At a briefing this week on the results of the 2018 Old Mutual Savings and Investment Monitor, Le Roux says people often make their worst investment decisions when emotions are running high. “Look at the money that was taken offshore in December 2001 and January 2016, and the rate at which investors sold out of equities in 1998 and 2009, when the chips were down,” he says.

“Beware of fear and greed when it comes to saving, as both can cost you a chunk of your capital.”

He says South Africa’s economic growth remains weak, which is cementing many of the country’s economic and social problems.

“In the absence of higher actual and potential economic growth, it is going to be extremely hard to consolidat­e the fiscal situation, with weak tax revenue growth amid heavy spending pressure. This will entrench weak investment and growth in the country, as savings will remain depressed. Ultimately, this will sustain our bad unemployme­nt situation, and the dependency of people on family and government will rise.
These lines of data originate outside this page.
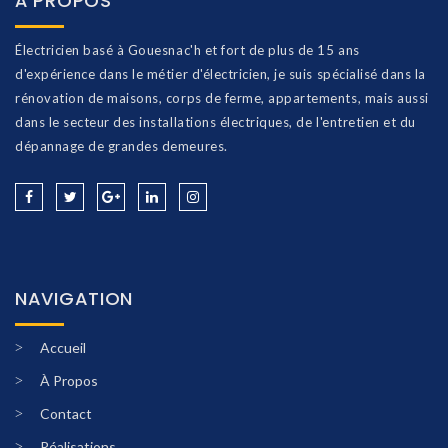
À PROPOS
Électricien basé à Gouesnac'h et fort de plus de 15 ans
d'expérience dans le métier d'électricien, je suis spécialisé dans la
rénovation de maisons, corps de ferme, appartements, mais aussi
dans le secteur des installations électriques, de l'entretien et du
dépannage de grandes demeures.
NAVIGATION
Accueil
À Propos
Contact
Réalisations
“Sustained slow growth also poses the risk of losing our last investment­grade rating, falling deeper into junk territory, potentiall­y triggering a rand slump. South Africa could, in such an outcome, increasing­ly fall off global investors’ radar screens, rather than attracting higher levels of investment needed for faster growth, more jobs, more savings and more investment.”

Meanwhile, the gloomy situation will make it harder to save, says Le Roux. “Saving depends on the ability to save, which depends on more jobs being created. It all comes back to reviving confidence and growth.

“Added to this mix is that the government is delving even deeper into people’s pockets by taking significan­tly more tax, which could increase even further unless faster growth, and hence tax revenue growth, eases the pressure on the fiscus.”

Even if things do eventually get better, Le Roux says you will have to save much more. “Investment returns will be lower for the foreseeabl­e future and longevity continues to present an issue for savings levels.”

When it comes to how much savings you need to retire, Le Roux says that estimates differ widely, but it’s probably more than you think.

“Only three factors will determine how to get to the magic number: how long you save for, how much you save, and your investment return. It is important to remember that how much you save is the only one of the three factors under your control.”